Eugenio Raúl Zaffaroni, hoje juiz da Suprema Corte da Argentina, apontou as mazelas (in Poder Judiciário — Crises, Acertos e Desacertos, Editora RT, trad. Juarez Tavares, 1995, pp. 88/89):

“A lesão à independência interna costuma ser de maior gravidade do que a violação à própria independência externa. (…) Os corpos colegiados exercem uma ditadura interna e se divertem aterrorizando seus colegas. Abusam de seu poder cotidiano. Através desse poder vertical, satisfazem seus rancores pessoais, cobram dos jovens suas frustrações, reafirmam sua titubeante identidade, desenvolvem sua vocação para as intrigas, desprendem sua egolatria etc., mortificando os que, pelo simples fato de serem juízes de diversa competência, são considerados seus ‘inferiores’. Deste modo, desenvolve-se uma incrível rede de pequenez e mesquinharias vergonhosas”.

Desse quadro desalentador, resulta uma classe intrinsecamente desunida. Infelizmente, a maioria dos magistrados está mais preocupada com interesses pessoais imediatos. A ausência de critérios na promoção por merecimento cria o “afilhadismo” entre desembargadores e juízes.

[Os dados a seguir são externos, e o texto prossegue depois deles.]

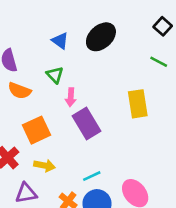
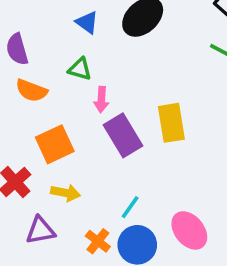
green triangle: (55, 75) -> (80, 69), turned -30
yellow rectangle: (138, 104) -> (171, 123), moved
cyan line: (92, 176) -> (130, 207), turned -30

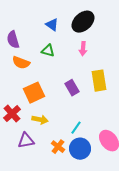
pink arrow: (101, 100) -> (83, 49), moved
purple rectangle: (123, 135) -> (72, 88), size x0.7

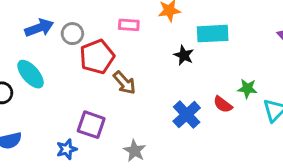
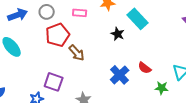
gray circle: (72, 34) -> (47, 12), moved
cyan rectangle: (213, 34) -> (138, 19), turned 50
green star: (247, 89) -> (162, 88), moved

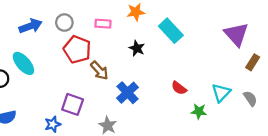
black star: (118, 34) -> (137, 48), moved
red pentagon: (58, 35) -> (77, 49), turned -30
blue cross: (120, 75) -> (128, 93), moved

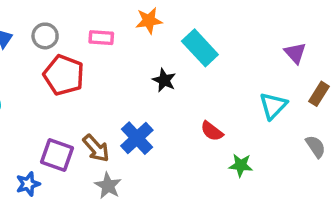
purple triangle: (236, 34) -> (295, 53), size x0.6
black star: (137, 48) -> (164, 80), moved
brown arrow: (99, 70) -> (96, 148), moved
cyan triangle: (221, 93) -> (273, 106), moved

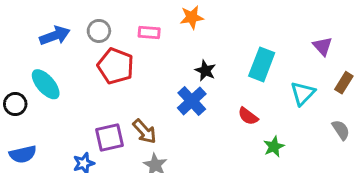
cyan rectangle: (200, 48) -> (262, 64), moved, turned 64
blue cross: (137, 138) -> (192, 101), moved
purple square: (57, 155) -> (110, 137), turned -32
green star: (241, 165) -> (274, 147), turned -30

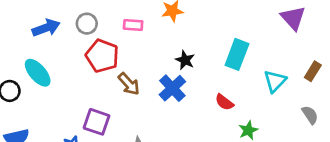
purple triangle: (323, 46) -> (293, 18), moved, size x1.4
brown arrow: (145, 131) -> (129, 84), moved
purple square: (110, 137) -> (97, 122), turned 32

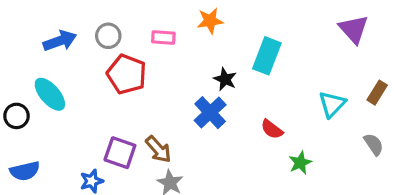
cyan rectangle: (237, 54) -> (267, 56), moved
brown arrow: (129, 84) -> (158, 149), moved

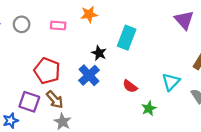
red pentagon: (127, 74) -> (47, 71), moved
cyan triangle: (332, 104) -> (171, 82), moved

Estes últimos necessitam lisonjear freqüentemente os primeiros. Ao nível da primeira instância, o convívio entre juízes não é nada solidário. Verifica-se permanente porfia de vaidades pessoais: é a cultura da rivalidade entre potenciais adversários nas futuras promoções. Se o colega estiver em apuros com algum noticiário negativo, mesmo injusto, tanto melhor. Menos um concorrente na corrida rumo à toga de desembargador.

Maquiavel, em O Príncipe, ensinou que o governante não precisa possuir todas as qualidades recomendáveis a um chefe de Estado. Basta que aparente possuí-las. Os juízes tendem a se tornar maquiavélicos nesse sentido. Mais do que em ter as qualidades do bom magistrado, estarão preocupados em aparentar possuí-las. Por exemplo, realizam obras suntuosas em prédios forenses, promovem festas feéricas ou se apegam ao recebimento de comendas e condecorações, em busca de notícias elogiosas na mídia. Muitas vezes a eficiente prestação jurisdicional fica ao largo de tanto aparato.

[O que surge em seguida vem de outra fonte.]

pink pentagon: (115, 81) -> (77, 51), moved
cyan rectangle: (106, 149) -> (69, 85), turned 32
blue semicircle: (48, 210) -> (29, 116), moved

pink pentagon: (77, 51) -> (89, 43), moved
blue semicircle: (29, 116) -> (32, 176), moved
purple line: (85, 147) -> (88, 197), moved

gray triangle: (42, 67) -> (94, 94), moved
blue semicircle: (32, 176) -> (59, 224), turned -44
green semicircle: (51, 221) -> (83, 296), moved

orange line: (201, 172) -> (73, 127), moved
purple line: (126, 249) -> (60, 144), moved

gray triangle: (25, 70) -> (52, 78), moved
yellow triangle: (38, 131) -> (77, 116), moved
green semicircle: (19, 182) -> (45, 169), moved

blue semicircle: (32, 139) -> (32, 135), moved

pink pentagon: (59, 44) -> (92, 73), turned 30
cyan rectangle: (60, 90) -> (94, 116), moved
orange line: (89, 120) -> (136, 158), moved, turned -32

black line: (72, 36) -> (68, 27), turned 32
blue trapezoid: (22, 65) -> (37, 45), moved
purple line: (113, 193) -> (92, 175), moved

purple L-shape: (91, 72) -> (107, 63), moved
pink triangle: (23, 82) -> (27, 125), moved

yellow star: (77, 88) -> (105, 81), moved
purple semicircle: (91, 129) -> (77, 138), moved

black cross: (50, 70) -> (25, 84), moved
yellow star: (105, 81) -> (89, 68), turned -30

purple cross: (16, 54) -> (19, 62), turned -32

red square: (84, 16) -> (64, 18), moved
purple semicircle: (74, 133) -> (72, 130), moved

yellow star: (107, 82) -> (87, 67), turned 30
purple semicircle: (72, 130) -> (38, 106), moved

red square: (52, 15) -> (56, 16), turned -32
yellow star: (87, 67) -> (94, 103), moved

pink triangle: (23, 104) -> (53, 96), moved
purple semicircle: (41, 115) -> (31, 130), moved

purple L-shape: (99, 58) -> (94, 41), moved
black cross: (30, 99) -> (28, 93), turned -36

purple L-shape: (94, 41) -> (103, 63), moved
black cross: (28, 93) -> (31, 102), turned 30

Eis influência bastante nociva na administração da justiça. Preteridos injustamente em promoções por merecimento, bons magistrados vêem esmorecer o entusiasmo com a carreira e a atividade cotidiana.

Democracia, moralidade, impessoalidade, publicidade e eficiência são necessidades prementes e inadiáveis do Judiciário brasileiro.